Hey, evil dead, you're in my seat.

Xander ,'First Date'


Natter 34: Freak With No Name  

Off-topic discussion. Wanna talk about corsets, duct tape, or physics? This is the place. Detailed discussion of any current-season TV must be whitefonted.


Wolfram - Apr 15, 2005 11:51:06 am PDT #6047 of 10001
Visilurking

It's only one of my accounts that won't log in. THE ONE I HAVE TO EMAIL OUT MY INTERVIEW RESPONSE FROM. Fuck!


tommyrot - Apr 15, 2005 11:53:24 am PDT #6048 of 10001
Sir, it's not an offence to let your cat eat your bacon. Okay? And we don't arrest cats, I'm very sorry.

It's only one of my accounts that won't log in. THE ONE I HAVE TO EMAIL OUT MY INTERVIEW RESPONSE FROM. Fuck!

Well, if you absolutely have to have it sent out from gmail, you could email it (using another account) to someone else and then have that person log into your gmail account and sent it for you.

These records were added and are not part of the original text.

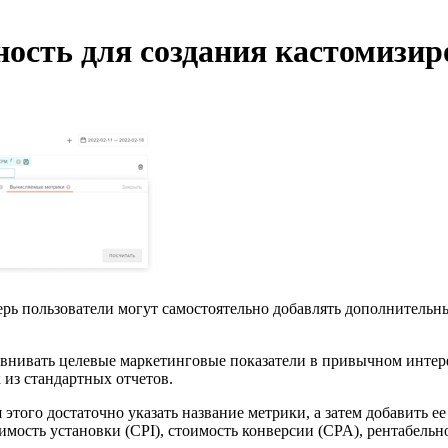
ость для создания кастомизи
рь пользователи могут самостоятельно добавлять дополнительн
внивать целевые маркетинговые показатели в привычном интер
из стандартных отчетов.
 этого достаточно указать название метрики, а затем добавить
имость установки (CPI), стоимость конверсии (CPA), рентабельн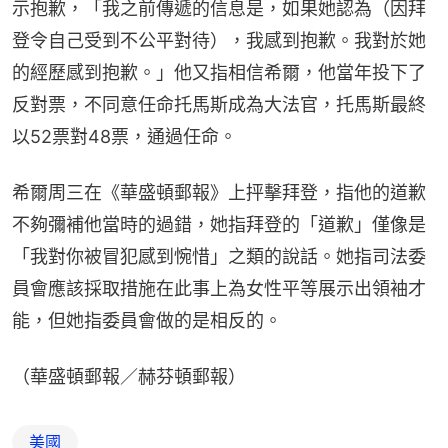
示抱歉，「我之前傳遞的信息是，如果她認為（因拜
登令自己受到不公平對待），我感到抱歉。我對於她
的經歷感到抱歉。」他又指相信希爾，他當年投下了
反對票，不同意任命托馬斯成為大法官，托馬斯最終
以52票對48票，通過任命。
希爾周三在《華盛頓郵報》上抨擊拜登，指他的道歉
不夠彌補他當時的過錯，她指拜登的「道歉」僅像是
「我對你被冒犯感到惋惜」之類的說話。她指司法委
員會應該採取措施在此事上為女性平等展示出領袖才
能，但她指委員會做的是相反的。
（華盛頓郵報／赫芬頓郵報）
美國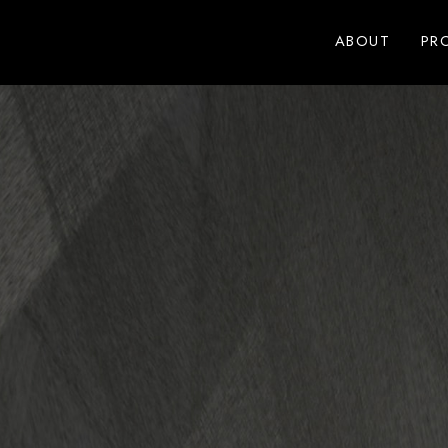
ABOUT
PR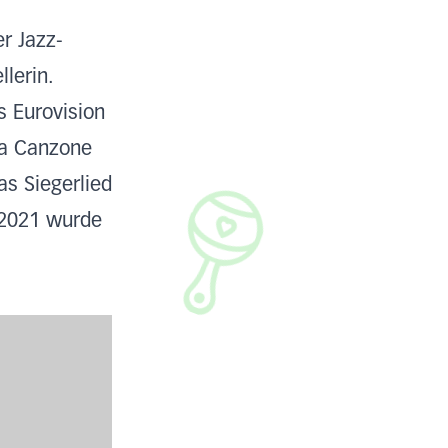
er Jazz-
lerin.
 Eurovision
la Canzone
s Siegerlied
 2021 wurde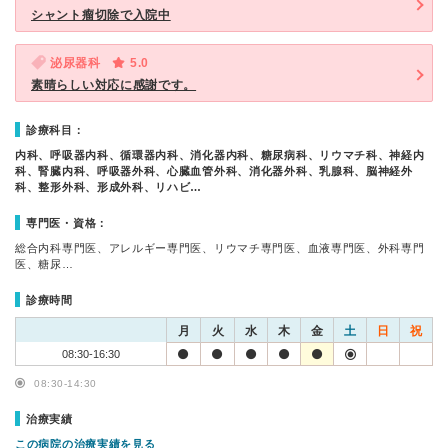
シャント瘤切除で入院中
泌尿器科
5.0
素晴らしい対応に感謝です。
診療科目：
内科、呼吸器内科、循環器内科、消化器内科、糖尿病科、リウマチ科、神経内
科、腎臓内科、呼吸器外科、心臓血管外科、消化器外科、乳腺科、脳神経外
科、整形外科、形成外科、リハビ…
専門医・資格：
総合内科専門医、アレルギー専門医、リウマチ専門医、血液専門医、外科専門
医、糖尿…
診療時間
月
火
水
木
金
土
日
祝
08:30-16:30
08:30-14:30
治療実績
この病院の治療実績を見る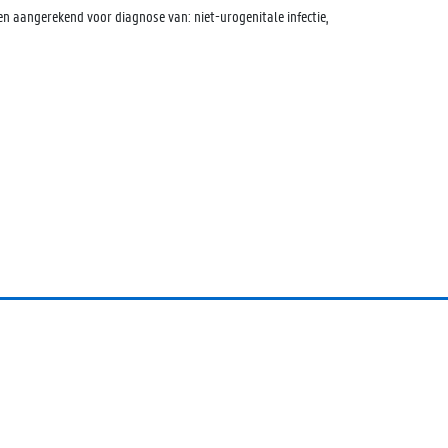
 aangerekend voor diagnose van: niet-urogenitale infectie,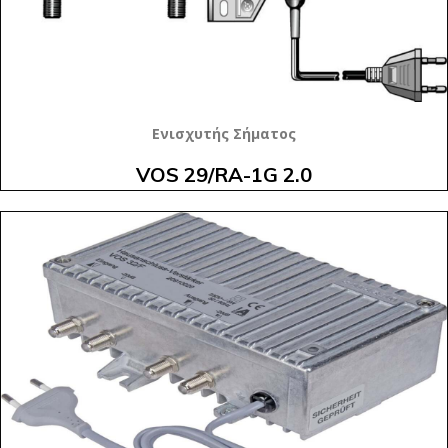
Ενισχυτής Σήματος
VOS 29/RA-1G 2.0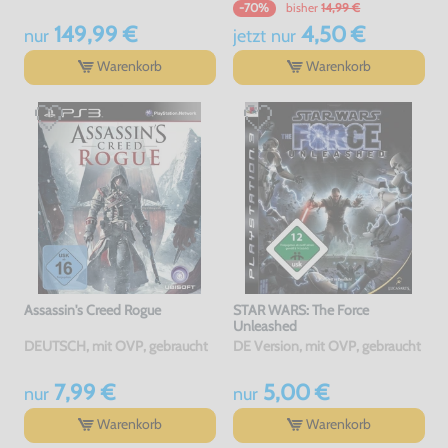
bisher
14,99 €
-70%
149,99 €
4,50 €
nur
jetzt
nur
Warenkorb
Warenkorb
Assassin's Creed Rogue
STAR WARS: The Force
Unleashed
DEUTSCH, mit OVP, gebraucht
DE Version, mit OVP, gebraucht
7,99 €
5,00 €
nur
nur
Warenkorb
Warenkorb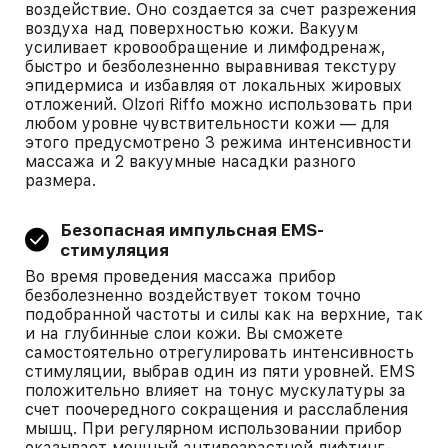
воздействие. Оно создается за счет разрежения
воздуха над поверхностью кожи. Вакуум
усиливает кровообращение и лимфодренаж,
быстро и безболезненно выравнивая текстуру
эпидермиса и избавляя от локальных жировых
отложений. Olzori Riffo можно использовать при
любом уровне чувствительности кожи — для
этого предусмотрено 3 режима интенсивности
массажа и 2 вакуумные насадки разного
размера.
Безопасная импульсная EMS-
стимуляция
Во время проведения массажа прибор
безболезненно воздействует током точно
подобранной частоты и силы как на верхние, так
и на глубинные слои кожи. Вы сможете
самостоятельно отрегулировать интенсивность
стимуляции, выбрав один из пяти уровней. EMS
положительно влияет на тонус мускулатуры за
счет поочередного сокращения и расслабления
мышц. При регулярном использовании прибор
оказывает мощный антивозрастной лифтинг-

Gudanov - Apr 15, 2005 11:54:27 am PDT #6049 of 10001
Coding and Sleeping

Betsy -- I have a KitchenAid mixer, an ice cream machine with dual vats, a crock pot with a timer, a 400 watt hand blender, cordless electric kettle, and one of those one-handed pepper grinders. Am not averse to the kitchen gadgets. However, West LA kitchens? Way short on counter space.

You need a vacuum sealer. I just vacuum sealed a bunch of meat last night, it's cool and stuff lasts forever.


Wolfram - Apr 15, 2005 11:55:36 am PDT #6050 of 10001
Visilurking

Thanks tommy but it wouldn't work. I just tried logging into that particular account from another computer - no dice. And I can get into my other couple of gmail accounts from this computer - no problem. There must be something in that account that's messing with the process.

Just tried POP access too. No love.


shrift - Apr 15, 2005 11:56:33 am PDT #6051 of 10001
"You can't put a price on the joy of not giving a shit." -Zenkitty

You know, I'm realizing that my notion of deep-frying seems to require breading.

Clearly you've never attended White Trash Night with me back at the ranch. The menfolk cook the meats in the turkey fryer out in the driveway and the womenfolk (some barefoot & pregnant!) make macaroni and cheese and corn on the cob in the kitchen. We drink of beer from the kegerator using Kool-Aid pitchers to transport it. We also drink of the rum and the whiskey. Froofy drinks are mocked heartily. We partake of the food, gather in the living room, and order of the WWF Raw.


Laura - Apr 15, 2005 11:56:41 am PDT #6052 of 10001
Our wings are not tired.

I do need a vacuum sealer. There just isn't a kitchen gadget I don't need. Stuff lasting in my house isn't so much an issue though.


Gudanov - Apr 15, 2005 11:56:49 am PDT #6053 of 10001
Coding and Sleeping

I wish I knew a way to help Wolfram, that sucks.


Jessica - Apr 15, 2005 11:57:58 am PDT #6054 of 10001
And then Ortus came and said "It's Ortin' time" and they all Orted off into the sunset

There just isn't a kitchen gadget I don't need.

Sing it, sister.

Though a vacuum sealer would have to be a gift. I can't see myself buying one.


§ ita § - Apr 15, 2005 11:58:45 am PDT #6055 of 10001
Well not canonically, no, but this is transformative fiction.

You need a vacuum sealer. I just vacuum sealed a bunch of meat last night, it's cool and stuff lasts forever

Then I'd be Kat and lori. Which would be too confusing.


Wolfram - Apr 15, 2005 11:58:46 am PDT #6056 of 10001
Visilurking

Thanks Gud. 'Salright, I'll just send it over the weekend. That way it looks like I'm doing job search related stuff in my spare time.

I'm more concerned now that I'll never get back in and lose all my Gmail stored email.